■ WORK TO COMPLETE ■
Only the lines from the start of the entries up to and including the line with "and effective for" should be written out, exactly as they stand.

- Opening Delimiter -

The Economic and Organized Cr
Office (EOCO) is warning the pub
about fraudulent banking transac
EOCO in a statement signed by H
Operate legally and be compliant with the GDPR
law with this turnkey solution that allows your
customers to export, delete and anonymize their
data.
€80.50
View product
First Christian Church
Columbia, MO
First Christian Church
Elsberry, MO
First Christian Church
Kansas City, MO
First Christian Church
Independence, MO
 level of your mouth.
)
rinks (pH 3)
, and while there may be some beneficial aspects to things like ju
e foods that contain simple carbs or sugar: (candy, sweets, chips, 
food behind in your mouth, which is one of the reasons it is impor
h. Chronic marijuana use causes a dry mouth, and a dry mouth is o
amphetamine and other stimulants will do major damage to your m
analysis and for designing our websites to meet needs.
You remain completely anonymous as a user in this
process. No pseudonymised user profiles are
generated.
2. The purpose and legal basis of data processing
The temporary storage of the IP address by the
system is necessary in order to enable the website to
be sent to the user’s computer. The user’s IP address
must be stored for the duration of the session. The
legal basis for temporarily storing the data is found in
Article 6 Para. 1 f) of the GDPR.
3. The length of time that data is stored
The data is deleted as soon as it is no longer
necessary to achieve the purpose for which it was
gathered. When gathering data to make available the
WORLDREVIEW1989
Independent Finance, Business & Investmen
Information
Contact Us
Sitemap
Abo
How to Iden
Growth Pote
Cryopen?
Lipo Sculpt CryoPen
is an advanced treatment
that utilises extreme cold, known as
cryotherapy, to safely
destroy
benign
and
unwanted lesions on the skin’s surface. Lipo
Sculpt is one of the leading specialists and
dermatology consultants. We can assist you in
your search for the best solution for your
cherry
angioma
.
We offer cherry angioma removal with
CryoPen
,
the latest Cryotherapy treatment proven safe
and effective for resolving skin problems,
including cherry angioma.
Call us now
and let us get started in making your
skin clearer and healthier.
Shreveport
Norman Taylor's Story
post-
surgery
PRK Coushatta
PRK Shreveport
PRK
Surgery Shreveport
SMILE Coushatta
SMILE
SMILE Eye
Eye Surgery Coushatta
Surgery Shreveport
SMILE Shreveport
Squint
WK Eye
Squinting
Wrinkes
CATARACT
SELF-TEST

- Closing Delimiter -

■ ANSWER ■
The Economic and Organized Cr
Office (EOCO) is warning the pub
about fraudulent banking transac
EOCO in a statement signed by H
Operate legally and be compliant with the GDPR
law with this turnkey solution that allows your
customers to export, delete and anonymize their
data.
€80.50
View product
First Christian Church
Columbia, MO
First Christian Church
Elsberry, MO
First Christian Church
Kansas City, MO
First Christian Church
Independence, MO
 level of your mouth.
)
rinks (pH 3)
, and while there may be some beneficial aspects to things like ju
e foods that contain simple carbs or sugar: (candy, sweets, chips, 
food behind in your mouth, which is one of the reasons it is impor
h. Chronic marijuana use causes a dry mouth, and a dry mouth is o
amphetamine and other stimulants will do major damage to your m
analysis and for designing our websites to meet needs.
You remain completely anonymous as a user in this
process. No pseudonymised user profiles are
generated.
2. The purpose and legal basis of data processing
The temporary storage of the IP address by the
system is necessary in order to enable the website to
be sent to the user’s computer. The user’s IP address
must be stored for the duration of the session. The
legal basis for temporarily storing the data is found in
Article 6 Para. 1 f) of the GDPR.
3. The length of time that data is stored
The data is deleted as soon as it is no longer
necessary to achieve the purpose for which it was
gathered. When gathering data to make available the
WORLDREVIEW1989
Independent Finance, Business & Investmen
Information
Contact Us
Sitemap
Abo
How to Iden
Growth Pote
Cryopen?
Lipo Sculpt CryoPen
is an advanced treatment
that utilises extreme cold, known as
cryotherapy, to safely
destroy
benign
and
unwanted lesions on the skin’s surface. Lipo
Sculpt is one of the leading specialists and
dermatology consultants. We can assist you in
your search for the best solution for your
cherry
angioma
.
We offer cherry angioma removal with
CryoPen
,
the latest Cryotherapy treatment proven safe
and effective for resolving skin problems,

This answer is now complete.